Seafood Sukiyaki: Substitute thinly sliced seafood, such as shrimp, scallops, or fish fillets, for the beef to create a luxurious seafood sukiyaki. Add seafood to the hot pot just before serving and simmer gently until cooked through.

Vegetarian Sukiyaki: Make sukiyaki vegetarian-friendly by omitting the meat and adding more tofu and a variety of vegetables to the hot pot. Consider using vegetarian-friendly broth or dashi for added flavor.

Spicy Sukiyaki: Add a kick of heat to your sukiyaki by incorporating spicy ingredients such as chili paste, sliced chili peppers, or Japanese shichimi togarashi (seven-spice blend) into the sukiyaki sauce. Adjust the level of spiciness according to your taste preferences.

Sukiyaki Donburi: Serve leftover sukiyaki over a bowl of steamed rice (donburi) for a comforting and satisfying meal known as “sukiyaki donburi.” Top the rice with cooked sukiyaki ingredients and drizzle with extra sukiyaki sauce for added flavor.


In conclusion, sukiyaki is more than just a delicious hot pot dish—it’s a celebration of warmth, flavor, and communal dining that brings people together in a shared culinary experience.

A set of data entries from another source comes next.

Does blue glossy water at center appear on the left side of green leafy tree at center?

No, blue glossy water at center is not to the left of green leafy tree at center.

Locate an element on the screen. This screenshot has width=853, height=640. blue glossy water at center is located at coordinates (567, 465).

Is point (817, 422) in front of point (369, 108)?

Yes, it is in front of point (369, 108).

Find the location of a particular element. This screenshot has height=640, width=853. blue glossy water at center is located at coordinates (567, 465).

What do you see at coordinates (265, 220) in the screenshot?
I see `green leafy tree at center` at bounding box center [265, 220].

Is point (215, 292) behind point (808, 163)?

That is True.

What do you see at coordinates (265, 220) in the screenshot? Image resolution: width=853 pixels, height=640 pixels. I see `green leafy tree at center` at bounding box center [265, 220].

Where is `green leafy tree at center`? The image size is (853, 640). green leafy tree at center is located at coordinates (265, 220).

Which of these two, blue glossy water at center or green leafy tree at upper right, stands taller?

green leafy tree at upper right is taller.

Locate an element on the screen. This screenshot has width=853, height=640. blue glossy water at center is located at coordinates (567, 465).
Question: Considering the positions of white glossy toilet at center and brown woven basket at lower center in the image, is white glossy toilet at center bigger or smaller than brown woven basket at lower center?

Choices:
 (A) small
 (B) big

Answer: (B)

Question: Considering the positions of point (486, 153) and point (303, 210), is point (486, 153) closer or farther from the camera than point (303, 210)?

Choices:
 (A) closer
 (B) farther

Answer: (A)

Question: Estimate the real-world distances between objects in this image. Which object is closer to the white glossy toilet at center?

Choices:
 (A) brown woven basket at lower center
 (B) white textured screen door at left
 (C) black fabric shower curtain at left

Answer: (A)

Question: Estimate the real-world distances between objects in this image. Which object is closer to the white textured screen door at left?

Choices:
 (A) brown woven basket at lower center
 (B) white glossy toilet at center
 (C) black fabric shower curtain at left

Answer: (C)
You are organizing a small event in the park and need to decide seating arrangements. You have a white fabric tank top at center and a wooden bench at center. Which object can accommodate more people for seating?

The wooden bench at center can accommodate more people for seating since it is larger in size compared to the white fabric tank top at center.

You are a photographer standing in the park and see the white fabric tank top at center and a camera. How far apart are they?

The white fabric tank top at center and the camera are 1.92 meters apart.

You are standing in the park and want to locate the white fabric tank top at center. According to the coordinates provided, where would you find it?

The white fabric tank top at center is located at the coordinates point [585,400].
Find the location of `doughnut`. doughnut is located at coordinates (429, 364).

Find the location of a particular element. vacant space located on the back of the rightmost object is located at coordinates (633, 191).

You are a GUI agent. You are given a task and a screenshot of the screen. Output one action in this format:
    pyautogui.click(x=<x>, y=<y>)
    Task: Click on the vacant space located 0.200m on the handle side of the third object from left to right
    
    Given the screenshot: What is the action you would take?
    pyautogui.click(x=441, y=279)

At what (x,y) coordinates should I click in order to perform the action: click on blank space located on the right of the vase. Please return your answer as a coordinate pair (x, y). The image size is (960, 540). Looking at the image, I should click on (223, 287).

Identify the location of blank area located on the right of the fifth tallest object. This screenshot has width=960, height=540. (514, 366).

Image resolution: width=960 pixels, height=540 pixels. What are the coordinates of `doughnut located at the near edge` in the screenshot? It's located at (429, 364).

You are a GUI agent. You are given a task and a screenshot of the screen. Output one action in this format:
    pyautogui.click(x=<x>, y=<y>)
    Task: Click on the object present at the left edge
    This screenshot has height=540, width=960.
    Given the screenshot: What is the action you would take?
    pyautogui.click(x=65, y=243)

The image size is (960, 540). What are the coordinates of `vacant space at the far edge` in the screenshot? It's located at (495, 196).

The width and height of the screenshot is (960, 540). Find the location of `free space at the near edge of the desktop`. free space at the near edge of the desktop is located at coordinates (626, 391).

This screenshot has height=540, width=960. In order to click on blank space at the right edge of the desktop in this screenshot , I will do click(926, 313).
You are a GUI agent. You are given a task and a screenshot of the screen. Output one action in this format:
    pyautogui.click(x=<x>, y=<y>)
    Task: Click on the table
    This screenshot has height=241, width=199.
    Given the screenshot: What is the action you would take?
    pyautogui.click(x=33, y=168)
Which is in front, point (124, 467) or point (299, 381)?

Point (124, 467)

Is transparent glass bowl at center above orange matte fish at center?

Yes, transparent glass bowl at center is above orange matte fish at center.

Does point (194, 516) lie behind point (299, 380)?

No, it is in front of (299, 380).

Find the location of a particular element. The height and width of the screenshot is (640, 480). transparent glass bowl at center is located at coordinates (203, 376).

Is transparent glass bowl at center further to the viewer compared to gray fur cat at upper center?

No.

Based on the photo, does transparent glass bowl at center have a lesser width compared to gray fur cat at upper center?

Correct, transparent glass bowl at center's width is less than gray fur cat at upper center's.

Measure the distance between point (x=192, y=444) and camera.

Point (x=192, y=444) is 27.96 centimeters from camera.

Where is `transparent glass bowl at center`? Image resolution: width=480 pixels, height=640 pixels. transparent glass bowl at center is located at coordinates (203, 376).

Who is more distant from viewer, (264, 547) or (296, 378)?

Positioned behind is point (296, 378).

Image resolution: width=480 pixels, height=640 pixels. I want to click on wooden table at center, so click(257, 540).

By following the step-by-step instructions outlined in this guide and incorporating your own creative twists, you can create a soul-warming sukiyaki that delights your senses and nourishes your body and soul. So gather your loved ones, prepare your ingredients, and embark on a culinary journey to discover the heartwarming flavors of authentic Japanese sukiyaki.